### [Task goal]
Where does the string "seguridad" occur in the records? Copy each line that holds it.

==============================

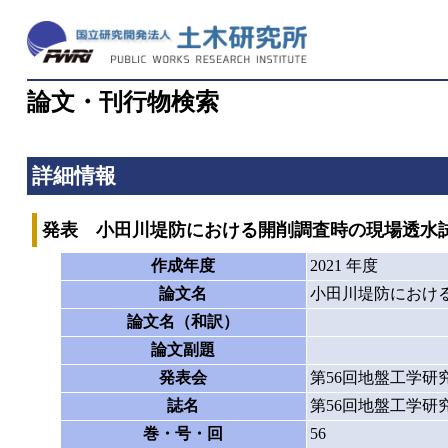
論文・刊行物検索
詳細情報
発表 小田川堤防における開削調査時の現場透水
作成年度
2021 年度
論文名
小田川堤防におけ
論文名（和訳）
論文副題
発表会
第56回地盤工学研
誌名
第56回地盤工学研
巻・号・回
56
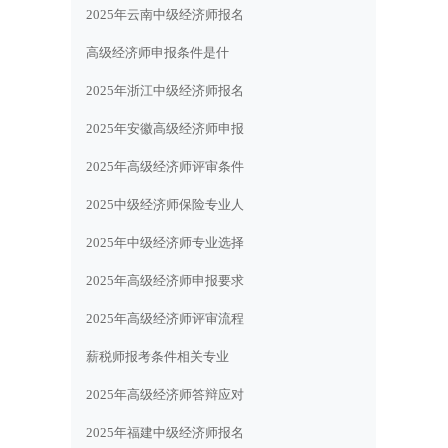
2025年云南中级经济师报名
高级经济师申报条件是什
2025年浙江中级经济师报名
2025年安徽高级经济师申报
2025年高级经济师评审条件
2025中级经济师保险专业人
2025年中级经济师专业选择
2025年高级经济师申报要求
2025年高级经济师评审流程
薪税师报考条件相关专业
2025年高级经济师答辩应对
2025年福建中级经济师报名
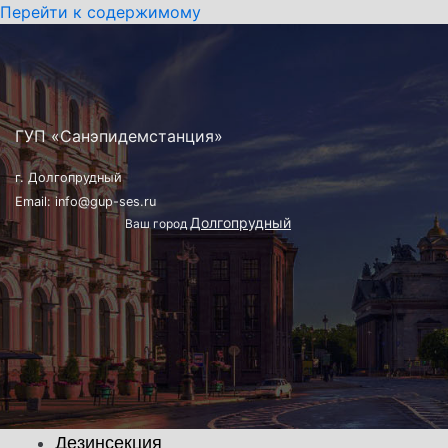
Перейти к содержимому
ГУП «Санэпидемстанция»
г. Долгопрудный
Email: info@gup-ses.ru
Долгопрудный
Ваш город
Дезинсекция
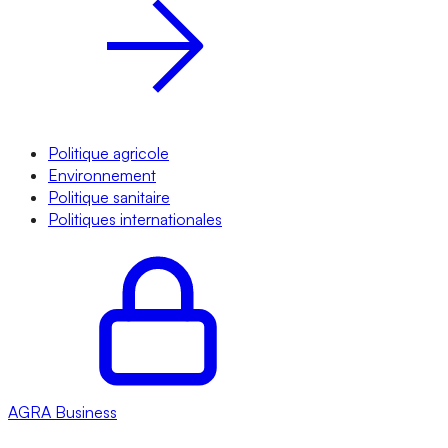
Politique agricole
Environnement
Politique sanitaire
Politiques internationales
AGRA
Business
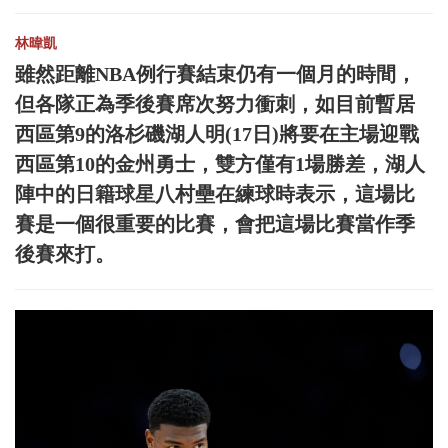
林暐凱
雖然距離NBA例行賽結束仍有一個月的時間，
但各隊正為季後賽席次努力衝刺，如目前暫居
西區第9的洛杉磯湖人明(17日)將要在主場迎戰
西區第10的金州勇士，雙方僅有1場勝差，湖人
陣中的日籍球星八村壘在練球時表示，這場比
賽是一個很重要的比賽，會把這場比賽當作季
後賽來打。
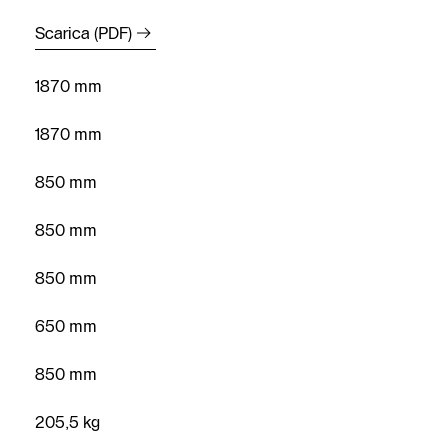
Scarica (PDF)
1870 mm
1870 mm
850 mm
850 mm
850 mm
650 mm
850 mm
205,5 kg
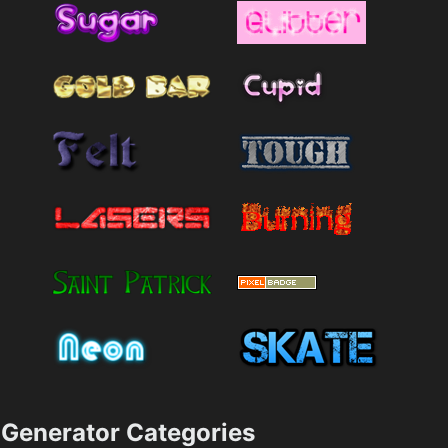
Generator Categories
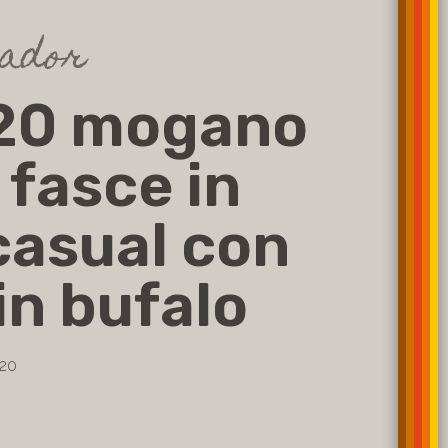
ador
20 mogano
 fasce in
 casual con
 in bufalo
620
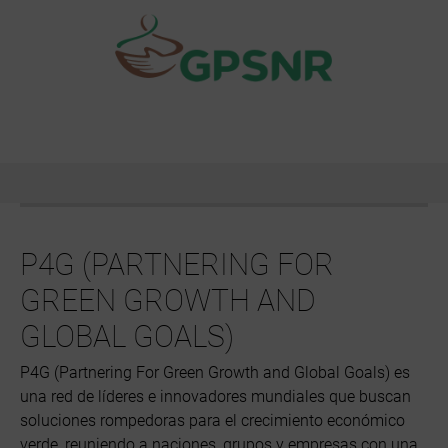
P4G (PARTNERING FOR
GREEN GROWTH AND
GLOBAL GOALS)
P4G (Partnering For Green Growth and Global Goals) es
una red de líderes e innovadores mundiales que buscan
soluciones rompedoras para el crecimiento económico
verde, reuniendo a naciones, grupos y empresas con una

==============================

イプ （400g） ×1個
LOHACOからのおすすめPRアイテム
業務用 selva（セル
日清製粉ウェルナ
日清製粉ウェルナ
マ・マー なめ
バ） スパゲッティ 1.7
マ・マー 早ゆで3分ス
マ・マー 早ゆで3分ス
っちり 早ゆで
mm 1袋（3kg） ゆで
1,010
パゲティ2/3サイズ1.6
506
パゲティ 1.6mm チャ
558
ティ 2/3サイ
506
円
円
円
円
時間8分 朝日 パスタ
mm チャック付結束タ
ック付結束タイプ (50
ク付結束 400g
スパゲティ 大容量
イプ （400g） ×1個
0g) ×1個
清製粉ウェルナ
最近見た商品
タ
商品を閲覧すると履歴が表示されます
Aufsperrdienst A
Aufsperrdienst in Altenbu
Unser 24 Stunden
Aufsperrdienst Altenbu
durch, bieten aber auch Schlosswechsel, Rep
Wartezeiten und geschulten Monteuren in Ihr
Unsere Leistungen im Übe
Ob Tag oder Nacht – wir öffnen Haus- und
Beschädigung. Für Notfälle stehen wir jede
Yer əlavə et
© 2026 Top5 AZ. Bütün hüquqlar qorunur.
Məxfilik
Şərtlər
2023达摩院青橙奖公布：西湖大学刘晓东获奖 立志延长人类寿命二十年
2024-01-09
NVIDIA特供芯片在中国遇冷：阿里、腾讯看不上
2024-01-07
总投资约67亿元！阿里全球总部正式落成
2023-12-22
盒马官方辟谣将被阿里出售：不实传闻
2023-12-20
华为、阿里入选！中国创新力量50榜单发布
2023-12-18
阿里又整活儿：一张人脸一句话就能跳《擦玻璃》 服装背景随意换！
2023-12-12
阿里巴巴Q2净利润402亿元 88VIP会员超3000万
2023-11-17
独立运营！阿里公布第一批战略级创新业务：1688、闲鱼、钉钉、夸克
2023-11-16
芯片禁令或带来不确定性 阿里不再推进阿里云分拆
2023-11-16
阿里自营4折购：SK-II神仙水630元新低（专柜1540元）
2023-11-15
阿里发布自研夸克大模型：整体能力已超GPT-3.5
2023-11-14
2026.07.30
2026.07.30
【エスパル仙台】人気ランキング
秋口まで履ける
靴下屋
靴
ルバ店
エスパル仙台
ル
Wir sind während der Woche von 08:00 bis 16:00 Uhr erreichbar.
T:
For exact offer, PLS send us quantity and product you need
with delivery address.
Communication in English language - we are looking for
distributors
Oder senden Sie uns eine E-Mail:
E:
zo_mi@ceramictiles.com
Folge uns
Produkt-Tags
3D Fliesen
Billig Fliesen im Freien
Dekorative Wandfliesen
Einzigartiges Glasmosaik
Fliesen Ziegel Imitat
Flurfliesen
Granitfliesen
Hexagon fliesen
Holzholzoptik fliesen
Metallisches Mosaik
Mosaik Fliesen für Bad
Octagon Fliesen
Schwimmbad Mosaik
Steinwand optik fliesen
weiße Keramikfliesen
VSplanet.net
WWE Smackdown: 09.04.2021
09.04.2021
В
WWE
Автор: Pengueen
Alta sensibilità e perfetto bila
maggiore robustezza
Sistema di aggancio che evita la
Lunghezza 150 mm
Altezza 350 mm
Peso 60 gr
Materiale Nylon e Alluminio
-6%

==============================

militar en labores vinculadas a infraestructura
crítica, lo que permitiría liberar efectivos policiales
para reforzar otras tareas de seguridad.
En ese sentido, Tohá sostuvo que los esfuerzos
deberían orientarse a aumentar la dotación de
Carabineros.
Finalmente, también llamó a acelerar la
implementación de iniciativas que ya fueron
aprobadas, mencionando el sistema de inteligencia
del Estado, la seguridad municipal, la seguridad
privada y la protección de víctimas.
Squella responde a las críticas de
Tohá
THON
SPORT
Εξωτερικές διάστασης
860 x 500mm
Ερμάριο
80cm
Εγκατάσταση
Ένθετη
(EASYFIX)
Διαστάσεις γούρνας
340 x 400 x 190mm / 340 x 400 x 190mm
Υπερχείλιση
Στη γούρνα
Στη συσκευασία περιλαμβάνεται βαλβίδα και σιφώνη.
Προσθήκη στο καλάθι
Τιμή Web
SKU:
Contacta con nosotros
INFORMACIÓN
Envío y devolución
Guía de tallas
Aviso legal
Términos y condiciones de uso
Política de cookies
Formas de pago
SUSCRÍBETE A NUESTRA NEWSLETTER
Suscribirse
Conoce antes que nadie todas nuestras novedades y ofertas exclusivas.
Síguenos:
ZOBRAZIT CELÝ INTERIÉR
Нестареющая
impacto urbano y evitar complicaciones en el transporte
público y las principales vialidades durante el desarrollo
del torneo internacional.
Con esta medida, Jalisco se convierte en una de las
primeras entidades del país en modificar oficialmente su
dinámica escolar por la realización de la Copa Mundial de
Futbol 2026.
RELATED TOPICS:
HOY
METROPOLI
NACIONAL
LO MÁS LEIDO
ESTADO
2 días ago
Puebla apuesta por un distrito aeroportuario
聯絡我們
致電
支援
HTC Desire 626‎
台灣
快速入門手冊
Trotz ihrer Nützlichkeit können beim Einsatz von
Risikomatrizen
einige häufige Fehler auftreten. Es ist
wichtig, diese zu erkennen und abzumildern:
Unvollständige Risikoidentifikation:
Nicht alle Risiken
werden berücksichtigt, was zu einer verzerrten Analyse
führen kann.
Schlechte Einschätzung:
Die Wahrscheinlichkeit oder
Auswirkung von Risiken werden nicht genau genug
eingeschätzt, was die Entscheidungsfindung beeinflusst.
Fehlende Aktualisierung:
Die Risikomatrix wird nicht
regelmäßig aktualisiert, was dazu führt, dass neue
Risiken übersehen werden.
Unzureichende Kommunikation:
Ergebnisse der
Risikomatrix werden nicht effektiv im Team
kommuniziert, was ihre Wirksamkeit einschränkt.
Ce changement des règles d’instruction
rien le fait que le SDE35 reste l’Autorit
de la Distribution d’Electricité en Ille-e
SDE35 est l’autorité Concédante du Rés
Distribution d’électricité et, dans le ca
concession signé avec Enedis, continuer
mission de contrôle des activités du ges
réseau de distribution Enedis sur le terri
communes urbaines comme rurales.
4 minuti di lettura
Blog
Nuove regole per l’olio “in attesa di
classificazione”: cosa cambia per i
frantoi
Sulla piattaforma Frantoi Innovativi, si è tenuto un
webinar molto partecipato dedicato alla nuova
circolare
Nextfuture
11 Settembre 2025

==============================

### [Expected answer]
para reforzar otras tareas de seguridad.
del Estado, la seguridad municipal, la seguridad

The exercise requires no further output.